I recently had a conversation with someone (not a client) who shared with me that they had learned that the biological mother of a person known to them was diagnosed with stage four lung cancer and is in the process of dying.  The parties have a pre-teen child born of wedlock, the mother is the primary caretaker/custodian and they live in two separate states.  Because of their ability to co-parent amicably, the child has an “awesome” relationship with Father, who, despite the distance between child and Father has had frequent contact with him, and who, in relatively short-order, will become the sole caretaker of this child whose Mother will be forever removed from the child’s daily life.

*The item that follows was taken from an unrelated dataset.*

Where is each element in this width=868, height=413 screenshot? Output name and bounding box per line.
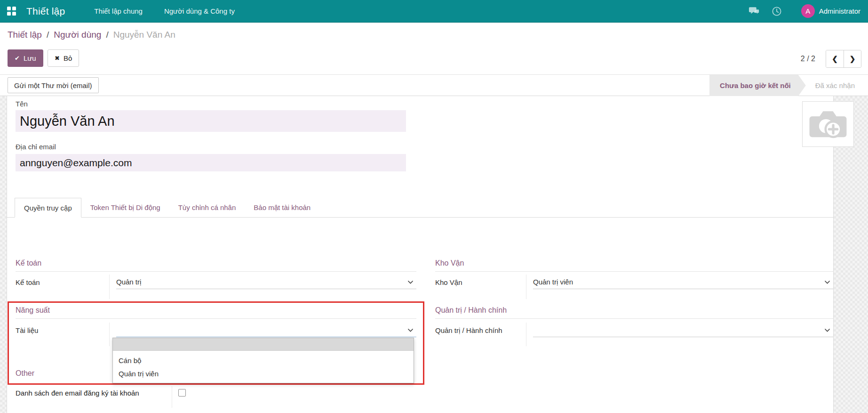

So often in the course of representing divorce cases, differences in parenting styles, the emotional difficulty of divorce, well-meaning but meddlesome extended family members, and myriad other variables throw a monkey wrench into the formation of a healthy co-parenting model.  Of course, there are cases when parents are unfit, and I’m not talking about those cases.

Family law attorneys are often tasked with advising our divorce clients within the rubric of “the best interests of the child.”  The meaning of that phrase is sometimes surprisingly difficult to articulate.  Asking a client what kind of co-parenting legacy they think would be most beneficial to the child in the event that the unforeseen and unexpected happened to them, sums the meaning up as clearly as I could ever imagine.